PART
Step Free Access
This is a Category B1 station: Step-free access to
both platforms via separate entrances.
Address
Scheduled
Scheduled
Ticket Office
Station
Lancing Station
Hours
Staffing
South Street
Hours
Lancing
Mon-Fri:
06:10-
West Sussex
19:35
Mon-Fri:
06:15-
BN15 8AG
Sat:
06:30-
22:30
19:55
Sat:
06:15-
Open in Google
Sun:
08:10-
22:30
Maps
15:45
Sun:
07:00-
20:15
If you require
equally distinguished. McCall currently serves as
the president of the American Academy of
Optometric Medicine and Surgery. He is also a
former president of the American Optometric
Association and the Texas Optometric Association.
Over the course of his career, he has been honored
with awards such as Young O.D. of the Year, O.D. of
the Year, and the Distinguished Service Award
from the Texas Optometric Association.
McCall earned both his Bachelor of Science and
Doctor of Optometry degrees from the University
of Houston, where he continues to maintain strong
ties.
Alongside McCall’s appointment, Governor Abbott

--

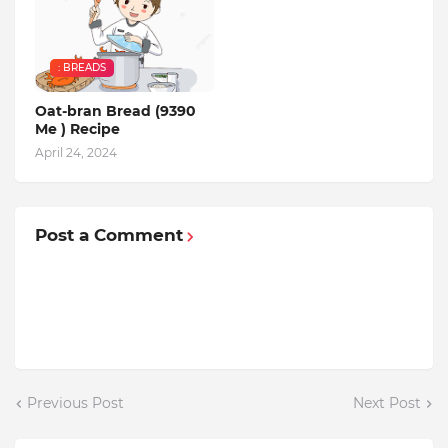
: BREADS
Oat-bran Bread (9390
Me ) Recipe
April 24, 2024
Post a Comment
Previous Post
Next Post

--

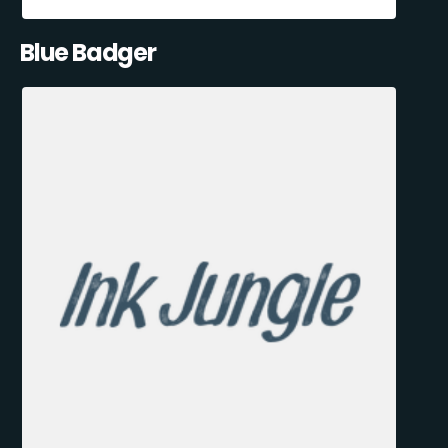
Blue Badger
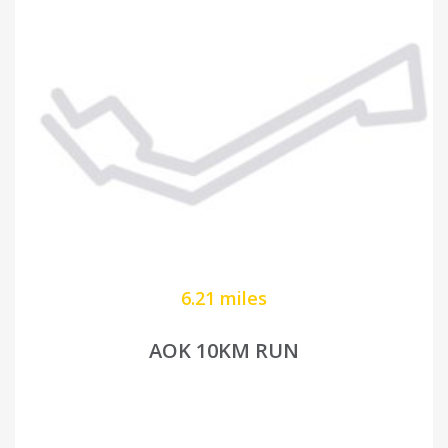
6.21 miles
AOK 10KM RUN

## DIRECTIONS:
Check the listing above for lines containing the string "American", and copy each one.

## COMPLETED TASK:
the president of the American Academy of
former president of the American Optometric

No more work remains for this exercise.